Beginning at the line that contains "(zajęcia mogą być semestralne" and finishing at the line that contains "মধ্যে যেগুলি আম", output the data below exactly. Include both end lines and no pictures.

── Information shown

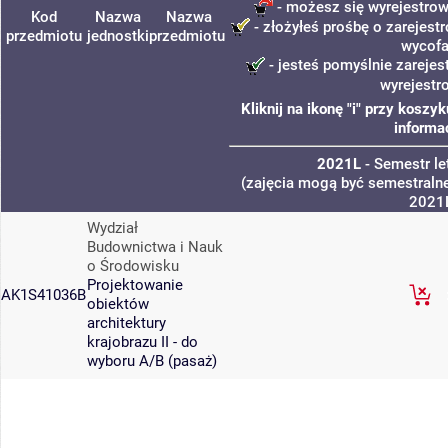
- możesz się wyrejestrow
Kod
Nazwa
Nazwa
- złożyłeś prośbę o zarejestr
przedmiotu
jednostki
przedmiotu
wycofa
- jesteś pomyślnie zarejes
wyrejestr
Kliknij na ikonę "i" przy kosz
informa
2021L
- Semestr l
(zajęcia mogą być semestralne
2021
Wydział
Budownictwa i Nauk
o Środowisku
Projektowanie
AK1S41036B
obiektów
architektury
krajobrazu II - do
wyboru A/B (pasaż)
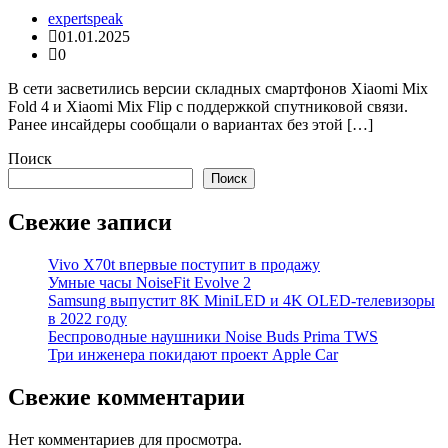
expertspeak
01.01.2025
0
В сети засветились версии складных смартфонов Xiaomi Mix
Fold 4 и Xiaomi Mix Flip с поддержкой спутниковой связи.
Ранее инсайдеры сообщали о вариантах без этой […]
Поиск
Поиск
Свежие записи
Vivo X70t впервые поступит в продажу
Умные часы NoiseFit Evolve 2
Samsung выпустит 8K MiniLED и 4K OLED-телевизоры
в 2022 году
Беспроводные наушники Noise Buds Prima TWS
Три инженера покидают проект Apple Car
Свежие комментарии
Нет комментариев для просмотра.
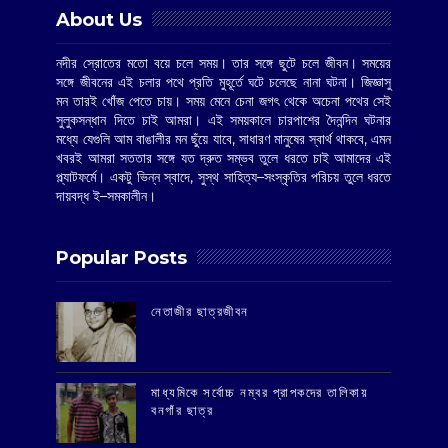
About Us
নদীর স্রোতের মতো বয়ে চলে সময়। তার সঙ্গে ছুটে চলে জীবন। সময়ের
সঙ্গে জীবনের এই চলার পথে প্রতি মুহূর্তে ঘটে চলেছে নানা ঘটনা। জিজ্ঞাসু
মন তারই খোঁজ পেতে চায়। সময় মেনে চেনা জগৎ থেকে অচেনা পথের সেই
সুলুকসন্ধান দিতে চাই আমরা। এই সময়কালে চারপাশের দৈনন্দিন ঘটনার
মধ্যে যেগুলি আম বাঙালীর মন ছুঁয়ে যাবে, সাধারণ মানুষের স্বার্থ থাকবে, এমন
খবরই আমরা সততার সঙ্গে যত দ্রুত সম্ভব তুলে ধরতে চাই আমাদের এই
প্ল্যাটফর্মে। একটু ভিন্ন স্বাদে, সুস্থ সাহিত্য–সংস্কৃতির পরিচয় তুলে ধরতে
দায়বদ্ধ ই–সমকালীন।
Popular Posts
‌নেতাজীর ছাত্রজীবন
মাধ্যমিকে সর্বোচ্চ নম্বর প্রাপকদের তালিকায়
বনগাঁর ছাত্র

────

## [Reply]
(zajęcia mogą być semestralne
2021
Wydział
Budownictwa i Nauk
o Środowisku
Projektowanie
AK1S41036B
obiektów
architektury
krajobrazu II - do
wyboru A/B (pasaż)
expertspeak
01.01.2025
0
В сети засветились версии складных смартфонов Xiaomi Mix
Fold 4 и Xiaomi Mix Flip с поддержкой спутниковой связи.
Ранее инсайдеры сообщали о вариантах без этой […]
Поиск
Поиск
Свежие записи
Vivo X70t впервые поступит в продажу
Умные часы NoiseFit Evolve 2
Samsung выпустит 8K MiniLED и 4K OLED-телевизоры
в 2022 году
Беспроводные наушники Noise Buds Prima TWS
Три инженера покидают проект Apple Car
Свежие комментарии
Нет комментариев для просмотра.
About Us
নদীর স্রোতের মতো বয়ে চলে সময়। তার সঙ্গে ছুটে চলে জীবন। সময়ের
সঙ্গে জীবনের এই চলার পথে প্রতি মুহূর্তে ঘটে চলেছে নানা ঘটনা। জিজ্ঞাসু
মন তারই খোঁজ পেতে চায়। সময় মেনে চেনা জগৎ থেকে অচেনা পথের সেই
সুলুকসন্ধান দিতে চাই আমরা। এই সময়কালে চারপাশের দৈনন্দিন ঘটনার
মধ্যে যেগুলি আম বাঙালীর মন ছুঁয়ে যাবে, সাধারণ মানুষের স্বার্থ থাকবে, এমন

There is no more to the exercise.